In a competitive electricity market, forecast of energy prices is a key information for the market participants. However, price signal usually has a complex behavior due to its nonlinearity, nonstationarity, and time variancy. In spite of all performed researches on this area in the recent years, there is still an essential need for more accurate and robust price forecast methods. In this paper, a combination of a feature selection technique and neural network (NN) is proposed for this purpose. The feature selection method is a modified version of the relief algorithm, proposed for the feature selection of price forecasting. Then, by means of the most relevant, explanatory and irredundant features, a neural network (NN) predicts the next values of the price signal. The adjustable parameters of the whole method are fine-tuned by a cross-validation technique.
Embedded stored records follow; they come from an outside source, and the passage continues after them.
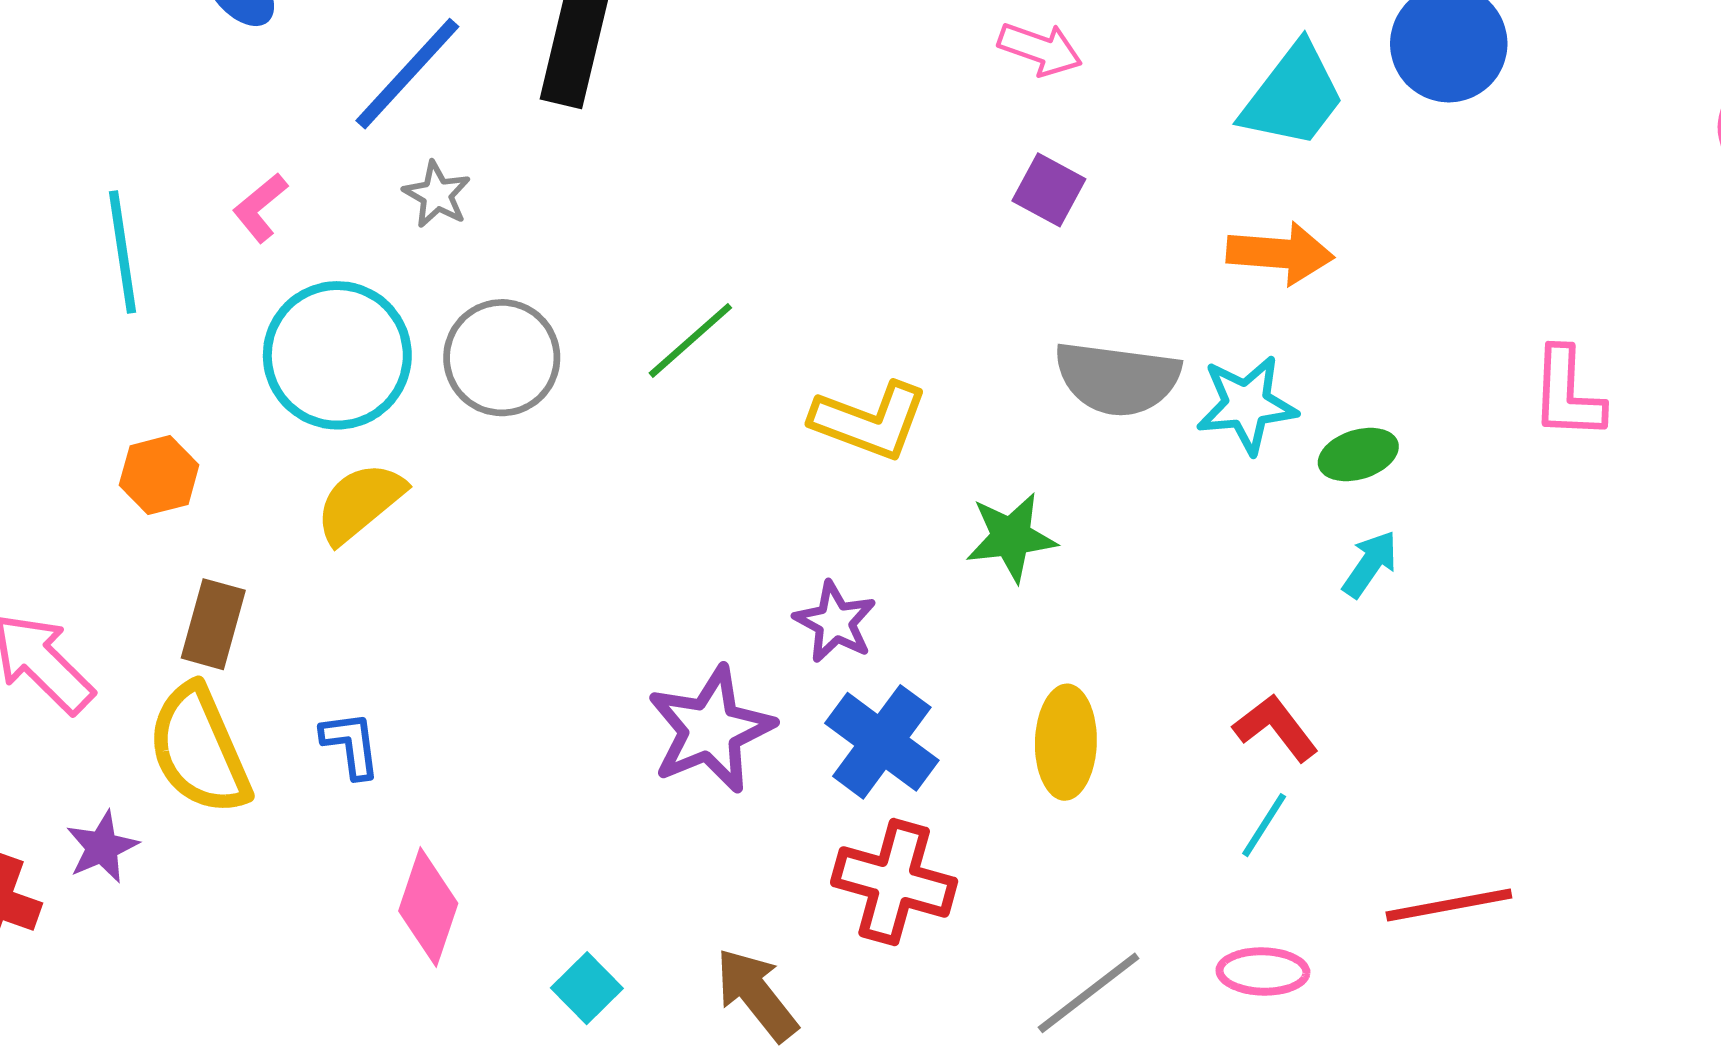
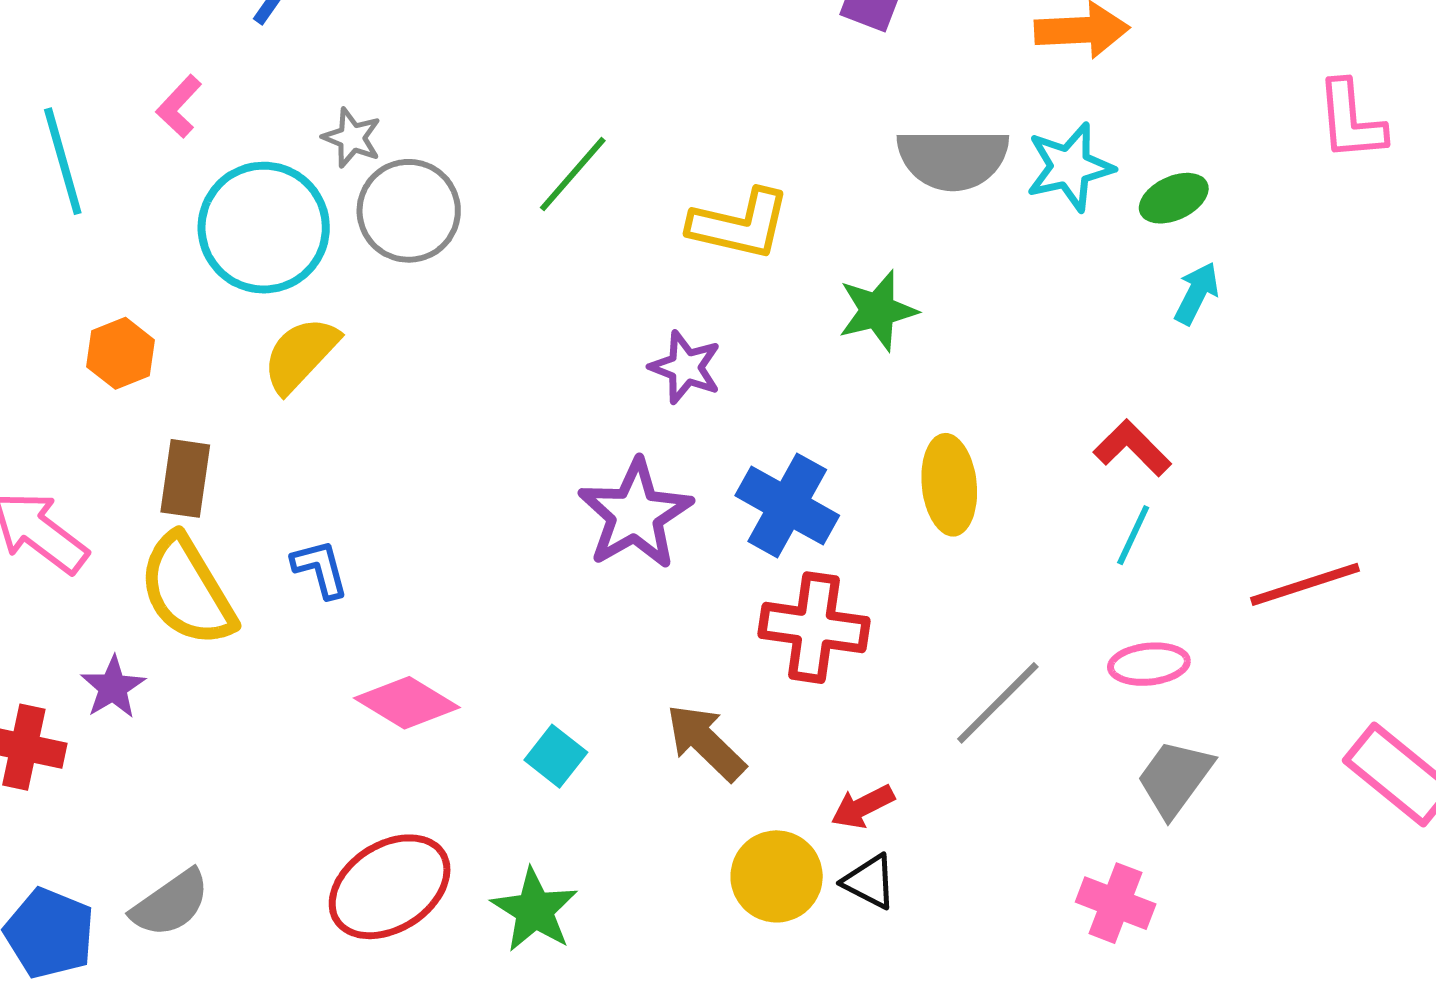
gray star: (437, 195) -> (352, 138), moved
purple star: (835, 622) -> (685, 367), moved
pink diamond: (428, 907) -> (407, 703), turned -70

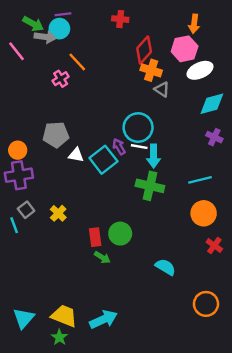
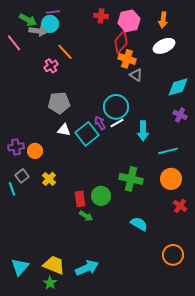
pink hexagon: (185, 49) -> (129, 21), moved
white ellipse: (200, 70) -> (164, 46), moved
gray pentagon: (56, 135) -> (59, 103), moved
white line: (139, 147) -> (117, 123), turned -40
orange circle: (18, 150) -> (35, 151), moved
cyan arrow: (154, 156) -> (143, 131), moved
purple cross: (19, 175) -> (16, 147), size x0.7
green cross: (150, 186) -> (131, 179), moved

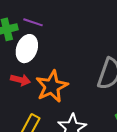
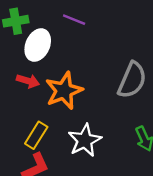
purple line: (33, 22) -> (74, 20), moved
The proposed method is examined on PJM electricity market, forecasting day-ahead locational marginal prices (LMPs), and compared with some of the most recent price forecast methods especially some other popular and validated feature selection techniques. These comparisons indicate the validity and robustness of the proposed forecasting method.
基于救济算法和神经网络的日前电价预测
在竞争激烈的电力市场中,能源价格预测是市场参与者的重要信息。然而,由于价格信号的非线性、非平稳性和时变性,通常具有复杂的行为。尽管近年来在这一领域进行了大量的研究,但仍然需要更准确、更可靠的价格预测方法。为此,本文提出了一种特征选择技术与神经网络相结合的方法。特征选择方法是对浮雕算法的改进,提出用于价格预测的特征选择。然后,通过最相关、最具解释性和最不冗余的特征,神经网络(NN)预测价格信号的下一个值。通过交叉验证技术对整个方法的可调参数进行了微调。以PJM电力市场为研究对象,对该方法进行了日前位置边际电价预测,并与一些最新的电价预测方法进行了比较,特别是其他一些流行的和经过验证的特征选择技术。这些比较表明了所提出的预测方法的有效性和稳健性。
本文章由计算机程序翻译,如有差异,请以英文原文为准。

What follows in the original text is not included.